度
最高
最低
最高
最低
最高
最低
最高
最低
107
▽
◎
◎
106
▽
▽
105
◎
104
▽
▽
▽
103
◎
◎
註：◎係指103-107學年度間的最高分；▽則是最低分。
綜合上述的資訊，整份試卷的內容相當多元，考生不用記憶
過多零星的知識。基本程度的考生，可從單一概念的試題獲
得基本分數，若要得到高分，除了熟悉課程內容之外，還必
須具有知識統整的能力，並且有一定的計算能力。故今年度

---

> **What this task involves**
Each record is to be retyped exactly as written.

> **Task result**
度
最高
最低
最高
最低
最高
最低
最高
最低
107
▽
◎
◎
106
▽
▽
105
◎
104
▽
▽
▽
103
◎
◎
註：◎係指103-107學年度間的最高分；▽則是最低分。
綜合上述的資訊，整份試卷的內容相當多元，考生不用記憶
過多零星的知識。基本程度的考生，可從單一概念的試題獲
得基本分數，若要得到高分，除了熟悉課程內容之外，還必
須具有知識統整的能力，並且有一定的計算能力。故今年度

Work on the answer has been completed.